Add per-query DB query count/duration metrics with gtfsdb instrumenta…#718

Merged
aaronbrethorst merged 3 commits intoOneBusAway:mainfrom
Adityatorgal17:feat/db-query-prometheus-metrics
Mar 25, 2026
Merged

Add per-query DB query count/duration metrics with gtfsdb instrumenta…#718
aaronbrethorst merged 3 commits intoOneBusAway:mainfrom
Adityatorgal17:feat/db-query-prometheus-metrics

Conversation

@Adityatorgal17
Copy link
Copy Markdown
Contributor

Summary

This PR adds per-query database observability to Maglev by exporting query count and latency metrics with query_name, op, and status labels.

Fixes #717

What changed

  • Added:
    • maglev_db_query_total
    • maglev_db_query_duration_seconds
  • Implemented RecordDBQuery(...) in internal/metrics.
  • Introduced a small DBQueryMetricsRecorder interface in gtfsdb/config.go.
  • Updated gtfsdb query wrapper to emit metrics for:
    • ExecContext (op=exec)
    • QueryContext (op=query)
    • QueryRowContext (op=query_row)
  • Added query name extraction from sqlc SQL headers.
  • Wired recorder from static GTFS manager into all gtfsdb.NewClient(...) creation paths.
  • Updated/added unit tests for metric initialization and recording behavior.

Validation Passed

  • make lint
  • make test

Known limitation (tracked for follow-up)

query_row status is currently based on QueryRowContext dispatch, not final Scan() result.
I'll open a follow-up PR to record query_row status at scan-time.

Copy link
Copy Markdown
Member

@aaronbrethorst aaronbrethorst left a comment

Choose a reason for hiding this comment

The reason will be displayed to describe this comment to others. Learn more.

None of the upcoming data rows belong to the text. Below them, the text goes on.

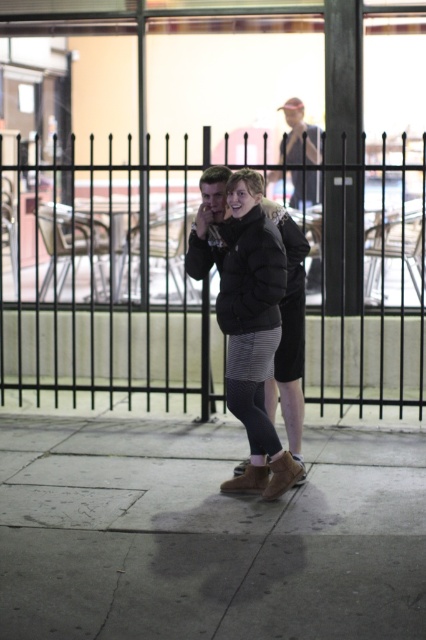 From the picture: Does brown leather boots at center appear on the left side of black puffer jacket at center?

Incorrect, brown leather boots at center is not on the left side of black puffer jacket at center.

Who is more distant from viewer, (305, 561) or (241, 390)?

Point (241, 390)

This screenshot has width=426, height=640. Find the location of `brown leather boots at center`. brown leather boots at center is located at coordinates (206, 536).

Which of these two, black puffer jacket at center or light brown leather jacket at upper center, stands shorter?

light brown leather jacket at upper center

Does black puffer jacket at center appear under light brown leather jacket at upper center?

Correct, black puffer jacket at center is located below light brown leather jacket at upper center.

Locate an element on the screen. black puffer jacket at center is located at coordinates (245, 314).

Is point (31, 193) behind point (311, 144)?

Yes, it is.

How far apart are black metal fence at center and light brown leather jacket at upper center?

A distance of 2.05 meters exists between black metal fence at center and light brown leather jacket at upper center.

Describe the element at coordinates (103, 280) in the screenshot. The height and width of the screenshot is (640, 426). I see `black metal fence at center` at that location.

This screenshot has height=640, width=426. Identify the location of black metal fence at center. (103, 280). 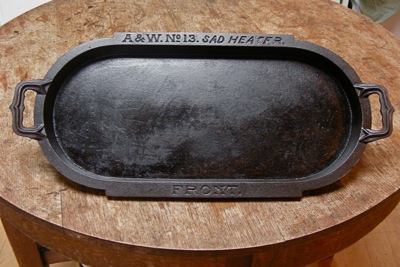 Point to visible where you hold the frying pan to place it on stove in the image. Your answer should be formatted as a list of tuples, i.e. [(x1, y1), (x2, y2), ...], where each tuple contains the x and y coordinates of a point satisfying the conditions above.

[(387, 112), (17, 106)]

Hey Aditya, this is a well-architected observability addition — the DBQueryMetricsRecorder interface creates a clean dependency boundary between gtfsdb and the metrics package, the sqlc query name extraction is clever, and the wiring across all three NewClient call sites is thorough. The overall design is solid.

There are a couple of issues to address before merging.

Critical Issues (1 found)

1. [silent-failure-hunter]: Typed-nil interface causes unnecessary wrapper creation when metrics are disabled — internal/gtfs/static.go:89,312,328

All three call sites unconditionally assign config.Metrics to the interface field:

dbConfig.QueryMetricsRecorder = config.Metrics

When config.Metrics is nil (which happens in all tests and any startup path that doesn't configure metrics), Go wraps the nil *metrics.Metrics pointer inside a non-nil DBQueryMetricsRecorder interface. This means config.QueryMetricsRecorder != nil evaluates to true in client.go:34, causing the slowQueryDB wrapper to be created for every DB client — even when no metrics are being collected.

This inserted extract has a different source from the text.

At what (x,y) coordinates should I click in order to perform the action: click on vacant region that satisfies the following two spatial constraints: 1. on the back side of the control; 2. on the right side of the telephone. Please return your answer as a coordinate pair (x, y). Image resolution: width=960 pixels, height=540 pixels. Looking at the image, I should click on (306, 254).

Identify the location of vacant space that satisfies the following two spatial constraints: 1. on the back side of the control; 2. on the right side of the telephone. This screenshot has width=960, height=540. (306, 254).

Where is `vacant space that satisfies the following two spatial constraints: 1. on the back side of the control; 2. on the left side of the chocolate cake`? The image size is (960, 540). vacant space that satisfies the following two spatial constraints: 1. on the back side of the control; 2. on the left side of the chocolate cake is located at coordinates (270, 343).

The nil receiver guard in RecordDBQuery prevents a crash, but every database operation now pays the overhead of going through the wrapper, calling recordQueryMetrics, calling RecordDBQuery, and hitting the nil check — all for nothing.

Fix: Guard the assignment at all three sites:

if config.Metrics != nil {
    dbConfig.QueryMetricsRecorder = config.Metrics
}

This ensures the interface remains an untyped nil when metrics aren't configured, and the wrapper is only created when it's actually needed.

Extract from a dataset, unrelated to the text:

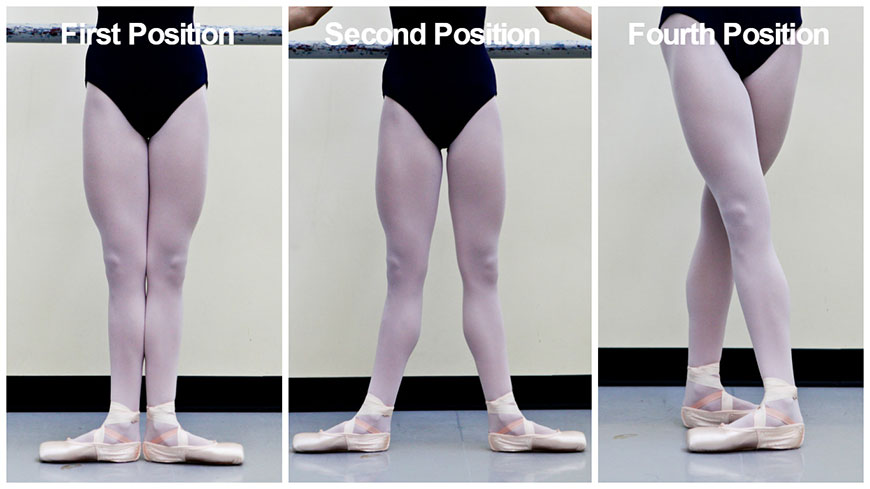 Find the location of `beige wall`. beige wall is located at coordinates (x=59, y=272), (x=198, y=269), (x=308, y=268), (x=551, y=220), (x=645, y=190), (x=818, y=157).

Important Issues (1 found)

2. [silent-failure-hunter]: query_row metrics always report status="ok" — needs a code comment at the call site — gtfsdb/helpers.go:97

The PR description honestly discloses that QueryRowContext passes nil for the error (since *sql.Row defers errors to Scan()). However, this limitation isn't documented at the call site itself. A future developer looking at helpers.go:97 would see recordQueryMetrics("query_row", query, elapsed, nil) and might not understand why the error is hardcoded to nil.

Add a brief comment at the call site:

// Note: QueryRowContext defers errors to row.Scan(), so err is always nil here.
// query_row metrics always report status="ok". See PR description for follow-up plan.
s.recordQueryMetrics("query_row", query, elapsed, nil)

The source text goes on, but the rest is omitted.